Indeed, the military has had to devise a new category of injury — “dismounted complex blast injury” — while military medicine has had to pioneer, for example, new modes of “aggressive pain management at the POI (point of injury)” and “phallic reconstruction surgery.”

But not even such COIN sacrifices have won the “trust” of the Islamic world. On the contrary, we have seen spiraling rates of murder by our Muslim “partners” — camouflaged by the phrase “green on blue” killings. COIN commanders, ever mindful of winning (appeasing) “hearts and minds,” blame not the Islamic imperatives of jihad but rather summer heat, Ramadan fasting and the “cultural insensitivity” of the murder victims themselves. Such is the shameful paralysis induced by COIN, whose manual teaches: “Arguably, the decisive battle is for the people’s minds. … While security is essential to setting the stage for overall progress, lasting victory comes from a vibrant economy, political participation and restored hope.”

Notice the assumption that something called “overall progress” will just naturally follow “security.” Another theory. It didn’t happen in Iraq. It hasn’t happened in Afghanistan. Since nothing succeeds like failure, the doctrine’s leading general was rewarded with the directorship of the CIA.

There is more at work here than a foundationally flawed strategy. In its drive to win Islamic hearts and minds, COIN doctrine has become an engine of Islamization inside the U.S. military.
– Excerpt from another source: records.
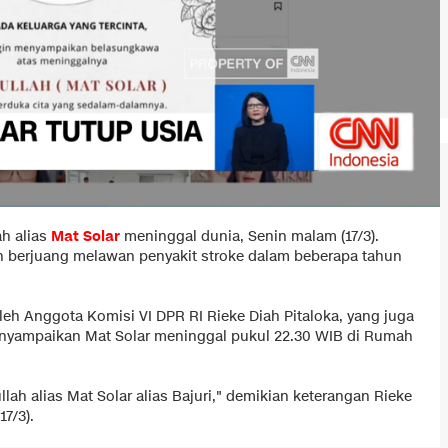
h alias
Mat Solar
meninggal dunia, Senin malam (17/3).
h berjuang melawan penyakit stroke dalam beberapa tahun
eh Anggota Komisi VI DPR RI Rieke Diah Pitaloka, yang juga
 menyampaikan Mat Solar meninggal pukul 22.30 WIB di Rumah
lah alias Mat Solar alias Bajuri," demikian keterangan Rieke
7/3).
To win a Muslim population’s “trust,” U.S. troops are taught deference to Islam — to revere the Quran; not to spit toward Mecca (thousands of miles away); and to condone such un- or anti-Western practices as religious supremacism, misogyny, polygamy, pederasty and cruelty to dogs. Our military has even permitted Islamic law to trump the First Amendment to further COIN goals, as when ISAF commander Petraeus publicly condemned an American citizen for exercising his lawful right to freedom of speech to burn a Quran.
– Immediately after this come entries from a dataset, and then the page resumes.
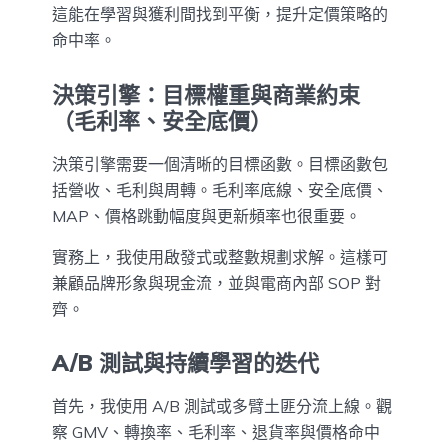
這能在學習與獲利間找到平衡，提升定價策略的
命中率。
決策引擎：目標權重與商業約束
（毛利率、安全底價）
決策引擎需要一個清晰的目標函數。目標函數包
括營收、毛利與周轉。毛利率底線、安全底價、
MAP、價格跳動幅度與更新頻率也很重要。
實務上，我使用啟發式或整數規劃求解。這樣可
兼顧品牌形象與現金流，並與電商內部 SOP 對
齊。
A/B 測試與持續學習的迭代
首先，我使用 A/B 測試或多臂土匪分流上線。觀
察 GMV、轉換率、毛利率、退貨率與價格命中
This explains why the reports that CIA director David Petraeus went before the House Intelligence Committee in September and blamed a YouTube Muhammad video for the deadly attack on the U.S. consulate in Benghazi, Libya, sounded so familiar. Whatever his motivation, it was all too easy for Petraeus to make free speech the scapegoat for Islamic violence. But so it goes in COIN-world, where jihad and Shariah (Islamic law) are off the table and the First Amendment is always to blame.

If there is a lesson here, it is simple: A leader who will betray the First Amendment will betray anything.